> **What you have to do**: Write the listing out again word for word, leaving each picture behind.

··········

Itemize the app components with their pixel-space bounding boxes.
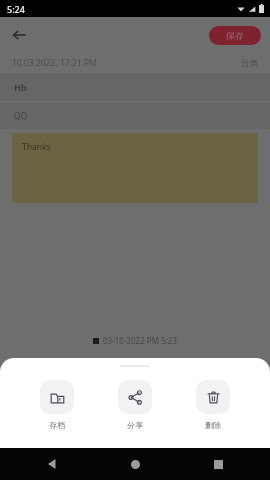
staticText: 10.03.2022, 17:21 PM — [12, 57, 97, 69]
button[interactable]: 保存 — [209, 26, 261, 45]
staticText: 5:24 — [7, 3, 25, 15]
staticText: 删除 — [205, 420, 221, 430]
staticText: 存档 — [49, 420, 65, 430]
staticText: 分类 — [241, 58, 258, 69]
button[interactable]: 存档 — [36, 378, 78, 432]
button[interactable]: Back — [40, 452, 64, 476]
button[interactable]: Back — [6, 22, 32, 48]
staticText: Thanks — [22, 141, 51, 153]
staticText: Hb — [14, 81, 27, 93]
staticText: 分享 — [127, 420, 143, 430]
staticText: QQ — [14, 110, 28, 122]
button[interactable]: Recents — [206, 452, 230, 476]
button[interactable]: 分享 — [114, 378, 156, 432]
button[interactable]: 删除 — [192, 378, 234, 432]
button[interactable]: 分类 — [241, 58, 258, 69]
staticText: 保存 — [226, 30, 244, 41]
staticText: 03-10-2022 PM 5:23 — [103, 335, 177, 346]
button[interactable]: Home — [123, 452, 147, 476]
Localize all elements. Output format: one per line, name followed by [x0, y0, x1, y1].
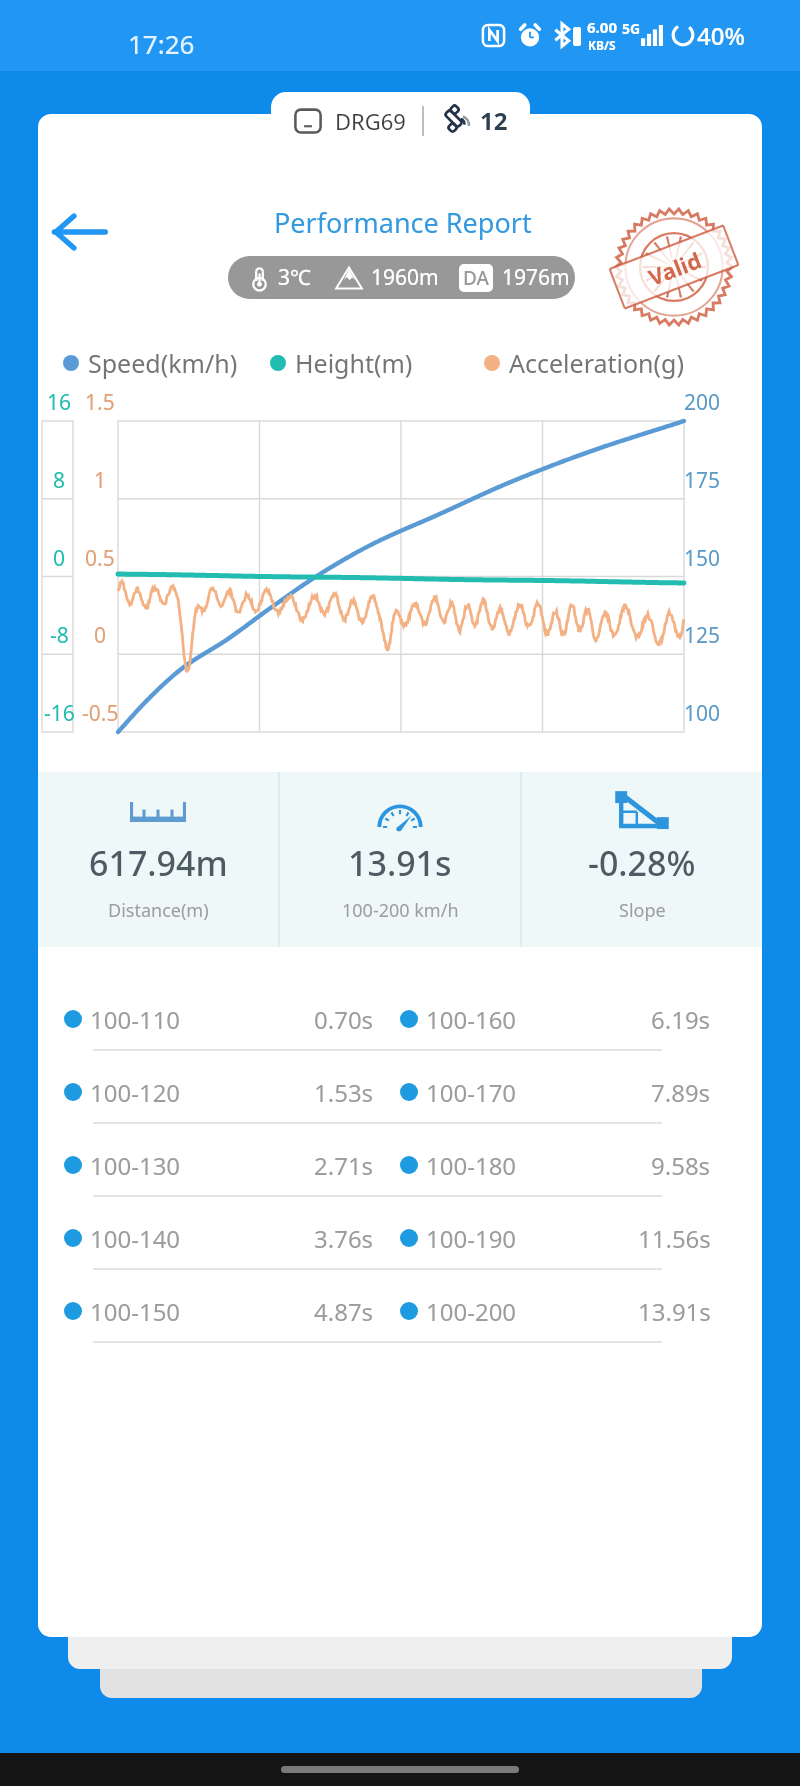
staticText: 3.76s	[314, 1222, 374, 1255]
staticText: KB/S	[588, 37, 616, 53]
staticText: 100-160	[426, 1003, 517, 1036]
button[interactable]: -0.28%	[522, 772, 762, 947]
staticText: Speed(km/h)	[88, 346, 238, 380]
button[interactable]: Height(m)	[270, 346, 413, 380]
staticText: 200	[684, 388, 721, 416]
staticText: 100	[684, 699, 721, 727]
staticText: 100-200	[426, 1295, 517, 1328]
button[interactable]: 13.91s	[280, 772, 520, 947]
staticText: 0.5	[85, 544, 115, 572]
staticText: 100-120	[90, 1076, 181, 1109]
button[interactable]: DRG69	[271, 92, 530, 148]
staticText: 100-150	[90, 1295, 181, 1328]
staticText: 1976m	[502, 263, 570, 292]
button[interactable]: 100-110	[38, 990, 400, 1048]
button[interactable]: Speed(km/h)	[63, 346, 238, 380]
staticText: -0.28%	[588, 840, 696, 886]
staticText: 1960m	[371, 263, 439, 292]
staticText: 6.00	[587, 17, 617, 37]
staticText: 13.91s	[638, 1295, 711, 1328]
staticText: Height(m)	[295, 346, 413, 380]
staticText: 8	[53, 466, 66, 494]
staticText: 1	[94, 466, 107, 494]
button[interactable]: 100-190	[400, 1209, 762, 1267]
staticText: -0.5	[82, 699, 119, 727]
button[interactable]: 100-120	[38, 1063, 400, 1121]
staticText: Slope	[619, 898, 666, 923]
staticText: 100-140	[90, 1222, 181, 1255]
staticText: 5G	[622, 19, 641, 38]
staticText: Valid	[644, 244, 706, 292]
staticText: 6.19s	[651, 1003, 711, 1036]
staticText: 100-170	[426, 1076, 517, 1109]
staticText: 175	[684, 466, 721, 494]
staticText: 0	[94, 621, 107, 649]
staticText: 1.5	[85, 388, 115, 416]
button[interactable]: Acceleration(g)	[484, 346, 684, 380]
staticText: 125	[684, 621, 721, 649]
button[interactable]: Back	[47, 200, 111, 264]
button[interactable]: 100-150	[38, 1282, 400, 1340]
staticText: 100-180	[426, 1149, 517, 1182]
staticText: 0.70s	[314, 1003, 374, 1036]
staticText: 12	[480, 104, 508, 137]
button[interactable]: 3℃	[228, 256, 575, 299]
button[interactable]: 100-130	[38, 1136, 400, 1194]
staticText: Distance(m)	[108, 898, 209, 923]
staticText: 11.56s	[638, 1222, 711, 1255]
staticText: Acceleration(g)	[509, 346, 684, 380]
staticText: 2.71s	[314, 1149, 374, 1182]
staticText: 17:26	[128, 26, 195, 61]
staticText: 4.87s	[314, 1295, 374, 1328]
staticText: 16	[47, 388, 72, 416]
button[interactable]: 100-160	[400, 990, 762, 1048]
staticText: 100-200 km/h	[342, 898, 459, 923]
button[interactable]: 617.94m	[38, 772, 278, 947]
staticText: 13.91s	[348, 840, 452, 886]
staticText: DRG69	[335, 106, 406, 136]
staticText: 1.53s	[314, 1076, 374, 1109]
staticText: 617.94m	[89, 840, 228, 886]
staticText: DA	[463, 265, 489, 291]
button[interactable]: 100-200	[400, 1282, 762, 1340]
button[interactable]: 100-180	[400, 1136, 762, 1194]
staticText: 40%	[697, 19, 745, 52]
button[interactable]: 100-170	[400, 1063, 762, 1121]
staticText: 9.58s	[651, 1149, 711, 1182]
staticText: 0	[53, 544, 66, 572]
staticText: Performance Report	[274, 204, 532, 241]
staticText: 100-110	[90, 1003, 181, 1036]
staticText: 100-190	[426, 1222, 517, 1255]
staticText: 150	[684, 544, 721, 572]
staticText: -16	[44, 699, 75, 727]
staticText: 3℃	[278, 263, 311, 292]
staticText: -8	[50, 621, 69, 649]
staticText: 7.89s	[651, 1076, 711, 1109]
staticText: 100-130	[90, 1149, 181, 1182]
button[interactable]: 100-140	[38, 1209, 400, 1267]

··········

> **Result**:
Itemize the app components with their pixel-space bounding boxes.
staticText: 10.03.2022, 17:21 PM — [12, 57, 97, 69]
button[interactable]: 保存 — [209, 26, 261, 45]
staticText: 5:24 — [7, 3, 25, 15]
staticText: 删除 — [205, 420, 221, 430]
staticText: 存档 — [49, 420, 65, 430]
staticText: 分类 — [241, 58, 258, 69]
button[interactable]: 存档 — [36, 378, 78, 432]
button[interactable]: Back — [40, 452, 64, 476]
button[interactable]: Back — [6, 22, 32, 48]
staticText: Thanks — [22, 141, 51, 153]
staticText: Hb — [14, 81, 27, 93]
staticText: 分享 — [127, 420, 143, 430]
staticText: QQ — [14, 110, 28, 122]
button[interactable]: Recents — [206, 452, 230, 476]
button[interactable]: 分享 — [114, 378, 156, 432]
button[interactable]: 删除 — [192, 378, 234, 432]
button[interactable]: 分类 — [241, 58, 258, 69]
staticText: 保存 — [226, 30, 244, 41]
staticText: 03-10-2022 PM 5:23 — [103, 335, 177, 346]
button[interactable]: Home — [123, 452, 147, 476]
Localize all elements. Output format: one per line, name followed by [x0, y0, x1, y1].
staticText: 3.76s	[314, 1222, 374, 1255]
staticText: KB/S	[588, 37, 616, 53]
staticText: 100-160	[426, 1003, 517, 1036]
button[interactable]: -0.28%	[522, 772, 762, 947]
staticText: Speed(km/h)	[88, 346, 238, 380]
button[interactable]: Height(m)	[270, 346, 413, 380]
staticText: 200	[684, 388, 721, 416]
staticText: 100	[684, 699, 721, 727]
staticText: 100-200	[426, 1295, 517, 1328]
button[interactable]: 13.91s	[280, 772, 520, 947]
staticText: 0.5	[85, 544, 115, 572]
staticText: 100-120	[90, 1076, 181, 1109]
button[interactable]: DRG69	[271, 92, 530, 148]
staticText: 100-150	[90, 1295, 181, 1328]
staticText: 1976m	[502, 263, 570, 292]
button[interactable]: 100-110	[38, 990, 400, 1048]
button[interactable]: Speed(km/h)	[63, 346, 238, 380]
staticText: -0.28%	[588, 840, 696, 886]
staticText: 1960m	[371, 263, 439, 292]
staticText: 6.00	[587, 17, 617, 37]
staticText: 13.91s	[638, 1295, 711, 1328]
staticText: Height(m)	[295, 346, 413, 380]
staticText: 8	[53, 466, 66, 494]
staticText: 1	[94, 466, 107, 494]
button[interactable]: 100-190	[400, 1209, 762, 1267]
staticText: -0.5	[82, 699, 119, 727]
button[interactable]: 100-120	[38, 1063, 400, 1121]
staticText: Slope	[619, 898, 666, 923]
staticText: 100-140	[90, 1222, 181, 1255]
staticText: 5G	[622, 19, 641, 38]
staticText: Valid	[644, 244, 706, 292]
staticText: 6.19s	[651, 1003, 711, 1036]
staticText: 100-170	[426, 1076, 517, 1109]
staticText: 175	[684, 466, 721, 494]
staticText: 0	[94, 621, 107, 649]
staticText: 1.5	[85, 388, 115, 416]
button[interactable]: Acceleration(g)	[484, 346, 684, 380]
staticText: 125	[684, 621, 721, 649]
button[interactable]: Back	[47, 200, 111, 264]
button[interactable]: 100-150	[38, 1282, 400, 1340]
staticText: 100-180	[426, 1149, 517, 1182]
staticText: 0.70s	[314, 1003, 374, 1036]
staticText: 12	[480, 104, 508, 137]
button[interactable]: 3℃	[228, 256, 575, 299]
button[interactable]: 100-130	[38, 1136, 400, 1194]
staticText: Distance(m)	[108, 898, 209, 923]
staticText: 11.56s	[638, 1222, 711, 1255]
staticText: Acceleration(g)	[509, 346, 684, 380]
staticText: 2.71s	[314, 1149, 374, 1182]
staticText: 17:26	[128, 26, 195, 61]
staticText: 4.87s	[314, 1295, 374, 1328]
staticText: 16	[47, 388, 72, 416]
button[interactable]: 100-160	[400, 990, 762, 1048]
staticText: 100-200 km/h	[342, 898, 459, 923]
button[interactable]: 617.94m	[38, 772, 278, 947]
staticText: 13.91s	[348, 840, 452, 886]
staticText: DRG69	[335, 106, 406, 136]
staticText: 1.53s	[314, 1076, 374, 1109]
staticText: 617.94m	[89, 840, 228, 886]
staticText: DA	[463, 265, 489, 291]
button[interactable]: 100-200	[400, 1282, 762, 1340]
button[interactable]: 100-180	[400, 1136, 762, 1194]
staticText: 40%	[697, 19, 745, 52]
button[interactable]: 100-170	[400, 1063, 762, 1121]
staticText: 9.58s	[651, 1149, 711, 1182]
staticText: 0	[53, 544, 66, 572]
staticText: Performance Report	[274, 204, 532, 241]
staticText: 100-110	[90, 1003, 181, 1036]
staticText: 100-190	[426, 1222, 517, 1255]
staticText: 150	[684, 544, 721, 572]
staticText: -16	[44, 699, 75, 727]
staticText: 3℃	[278, 263, 311, 292]
staticText: -8	[50, 621, 69, 649]
staticText: 7.89s	[651, 1076, 711, 1109]
staticText: 100-130	[90, 1149, 181, 1182]
button[interactable]: 100-140	[38, 1209, 400, 1267]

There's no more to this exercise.